Under a state law that takes effect next month, anyone who provides certain drugs to a person who dies after taking them may be prosecuted for second-degree murder — whether they received money for the drugs or shared them freely.
“Death by distribution” first became a crime in North Carolina in 2019. Originally, the law applied only to people who got paid for drugs that later proved fatal. In September, legislators expanded the law’s reach to include anyone who provides certain drugs, including fentanyl, when those drugs result in an overdose death.
Carolina Public Press interviewed six parents of children who died and the partner of a man who died as well. Fentanyl, a powerful narcotic painkiller, was involved in each death. Most of the families reported that prosecutors declined to bring charges for death by distribution, saying that the evidence was not strong enough.

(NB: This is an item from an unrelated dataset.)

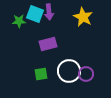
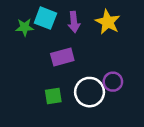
purple arrow: (49, 12) -> (74, 22), moved
purple circle: (86, 74) -> (113, 82), moved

The family members, as well as people who study drug use or work to combat it, are divided over whether the law’s approach is good or bad. Those in favor described death by distribution charges as essential to bring justice in fentanyl death cases. Critics argued that the strategy could unjustly criminalize and disproportionately affect substance users and people of color.
When Cassandra Carter returned to Durham on May 18 after an anniversary trip with her husband last year, she couldn’t reach her 29-year-old son. She tried for days, the 56-year-old mother said, finally asking police to make a welfare check at his apartment in Durham on May 20. Officers found Gregory Chase Carter, or “Chase” as he was known to his family, dead on the floor. He had been dead for more than 24 hours, the family was told.
Items found in the apartment included “a scale with white powder” and “a substance thought to be marijuana,” according to the report of the N.C. Office of the Chief Medical Examiner. The Carter family requested an autopsy and a toxicology analysis.
The family buried Chase, a 2011 graduate of the Durham School of the Arts, without knowing what caused his death. When the toxicology report arrived four months later, it showed cocaine laced with 22 nanograms per milliliter of fentanyl. The drug, which is highly addictive, is 100 times stronger than morphine and 50 times stronger than heroin as a painkiller, according to the U.S. Drug Enforcement Administration, or DEA.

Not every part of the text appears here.